■ **DESCRIPTION OF THE TASK**:
Strip out all images, then restate the data verbatim.

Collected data
━━━━━━
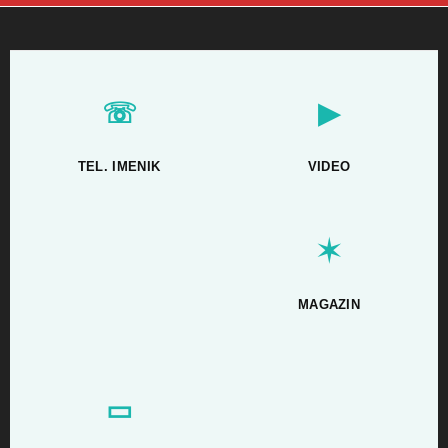
☏
▶
TEL. IMENIK
VIDEO
✶
MAGAZIN
▭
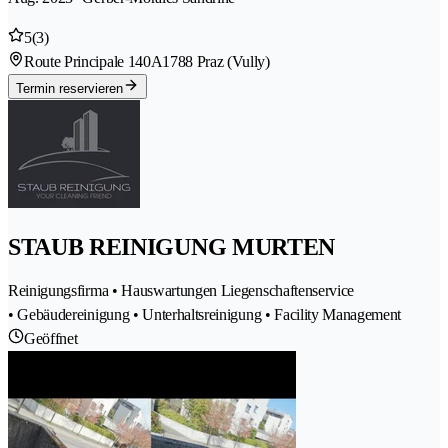
5
(3)
Route Principale 140A
1788 Praz (Vully)
Termin reservieren
STAUB REINIGUNG MURTEN
Reinigungsfirma • Hauswartungen Liegenschaftenservice
• Gebäudereinigung • Unterhaltsreinigung • Facility Management
Geöffnet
━━━━━━
■ **RESPONSE**:
☏
▶
TEL. IMENIK
VIDEO
✶
MAGAZIN
▭
5
(3)
Route Principale 140A
1788 Praz (Vully)
Termin reservieren
STAUB REINIGUNG MURTEN
Reinigungsfirma • Hauswartungen Liegenschaftenservice
• Gebäudereinigung • Unterhaltsreinigung • Facility Management
Geöffnet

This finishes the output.